We could further limit the number of spans that got exported from the Auth server by requiring the user to have a certain role. Without having the role, the Auth server would log a warning and return instead of forwarding the spans on to the telemetry backend.

An optional --trace-exporter flag could also be provided to allow users to direct their traces to a particular exporter. If not provided, and --trace was set then traces would be forwarded to the Auth server. Allowing users to supply their own exporter could be helpful for debugging purposes when users want to use a file exporter.

Security

Turning Teleport into a span forwarder could be misused by malicious users to potentially inject fake spans, or try and overwhelm the telemetry backend. Limiting who has the ability to exports spans to a particular role would reduce the attack surface.

All forwarded spans will have the identity that exported that spans added as the attribute teleport.forwarded.for. This will allow an upstream collectors to potentially filter out spans.
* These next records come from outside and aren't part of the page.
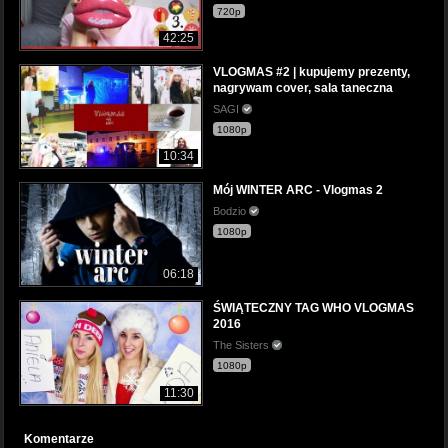
720p
42:25
VLOGMAS #2 | kupujemy prezenty,
nagrywam cover, sala taneczna
SAGI
1080p
10:34
Mój WINTER ARC - Vlogmas 2
Bodzio
1080p
06:18
ŚWIĄTECZNY TAG WHO VLOGMAS
2016
The Sisters
1080p
11:30
Komentarze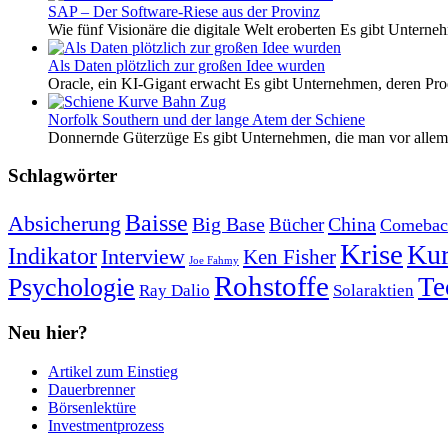
SAP – Der Software-Riese aus der Provinz
Wie fünf Visionäre die digitale Welt eroberten Es gibt Unterneh
Als Daten plötzlich zur großen Idee wurden
Oracle, ein KI-Gigant erwacht Es gibt Unternehmen, deren Pro
Norfolk Southern und der lange Atem der Schiene
Donnernde Güterzüge Es gibt Unternehmen, die man vor allem 
Schlagwörter
Baisse
Absicherung
Big Base
China
Bücher
Comebac
Krise
Kur
Indikator
Interview
Ken Fisher
Joe Fahmy
Rohstoffe
Psychologie
Te
Ray Dalio
Solaraktien
Neu hier?
Artikel zum Einstieg
Dauerbrenner
Börsenlektüre
Investmentprozess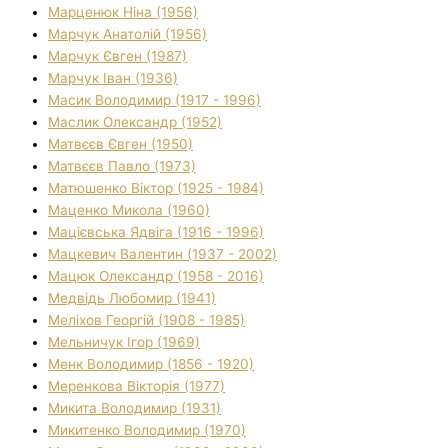
Марценюк Ніна (1956)
Марчук Анатолій (1956)
Марчук Євген (1987)
Марчук Іван (1936)
Масик Володимир (1917 - 1996)
Маслик Олександр (1952)
Матвєєв Євген (1950)
Матвєєв Павло (1973)
Матюшенко Віктор (1925 - 1984)
Маценко Микола (1960)
Мацієвська Ядвіга (1916 - 1996)
Мацкевич Валентин (1937 - 2002)
Мацюк Олександр (1958 - 2016)
Медвідь Любомир (1941)
Меліхов Георгій (1908 - 1985)
Мельничук Ігор (1969)
Менк Володимир (1856 - 1920)
Меренкова Вікторія (1977)
Микита Володимир (1931)
Микитенко Володимир (1970)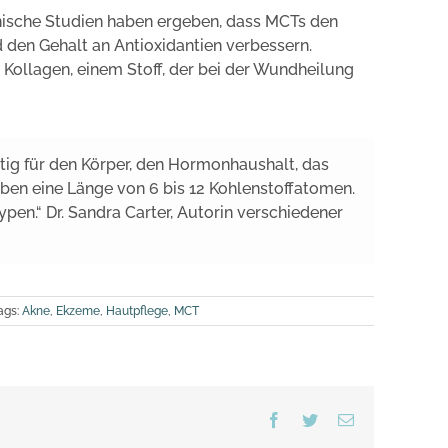
nische Studien haben ergeben, dass MCTs den
den Gehalt an Antioxidantien verbessern.
Kollagen, einem Stoff, der bei der Wundheilung
ig für den Körper, den Hormonhaushalt, das
n eine Länge von 6 bis 12 Kohlenstoffatomen.
pen.“ Dr. Sandra Carter, Autorin verschiedener
ags:
Akne
,
Ekzeme
,
Hautpflege
,
MCT
Facebook
Twitter
Email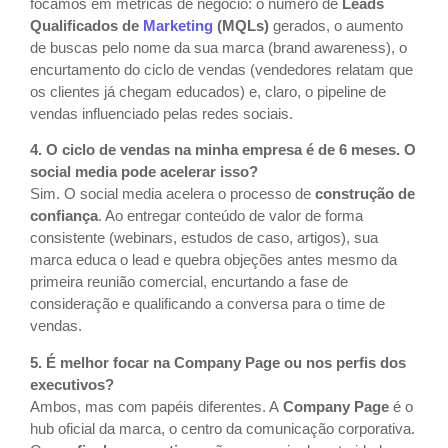
focamos em métricas de negócio: o número de
Leads
Qualificados de
Marketing
(MQLs)
gerados, o aumento
de buscas pelo nome da sua marca (brand awareness), o
encurtamento do ciclo de vendas (vendedores relatam que
os clientes já chegam educados) e, claro, o pipeline de
vendas influenciado pelas redes sociais.
4. O ciclo de vendas na minha empresa é de 6 meses. O
social media pode acelerar isso?
Sim. O social media acelera o processo de
construção de
confiança
. Ao entregar conteúdo de valor de forma
consistente (webinars, estudos de caso, artigos), sua
marca educa o lead e quebra objeções antes mesmo da
primeira reunião comercial, encurtando a fase de
consideração e qualificando a conversa para o time de
vendas.
5. É melhor focar na Company Page ou nos perfis dos
executivos?
Ambos, mas com papéis diferentes. A
Company Page
é o
hub oficial da marca, o centro da comunicação corporativa.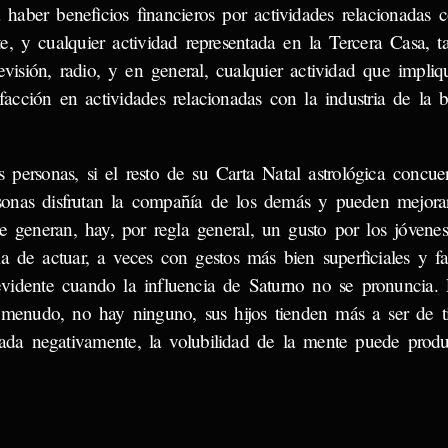
haber beneficios financieros por actividades relacionadas c
te, y cualquier actividad representada en la Tercera Casa, 
televisión, radio, y en general, cualquier actividad que impliq
acción en actividades relacionadas con la industria de la b
personas, si el resto de su Carta Natal astrológica concuer
rsonas disfrutan la compañía de los demás y pueden mejora
ue generan, hay, por regla general, un gusto por los jóvenes
a de actuar, a veces con gestos más bien superficiales y fa
 evidente cuando la influencia de Saturno no se pronuncia.
 menudo, no hay ninguno, sus hijos tienden más a ser de tip
tada negativamente, la volubilidad de la mente puede produ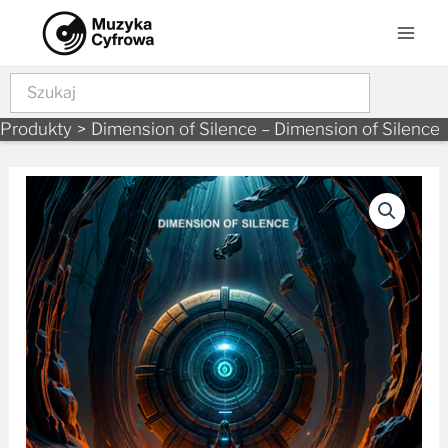
Skip
Mai
to
Men
content
Szukaj
Produkty
Dimension of Silence – Dimension of Silence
As with logging, there is a potential to leak sensitive information in the span attributes and events.

UX

Enabling tracing will be entirely opt-in by the user. When tracing is enabled it should be entirely transparent to all users. There may be some performance issues if the configured sampling rate is too high. For example, sampling 100% of the traces will cause every span originated to be recorded and exported. In a large and heavily used cluster that could result in a significant amount of data being exported.

In order to export spans from tctl, tsh and tbot they will need to forward them to the Auth server prior to the command exiting. The number of spans generated client side should be small enough that flushing all the spans prior to exit should not be noticeable to the user.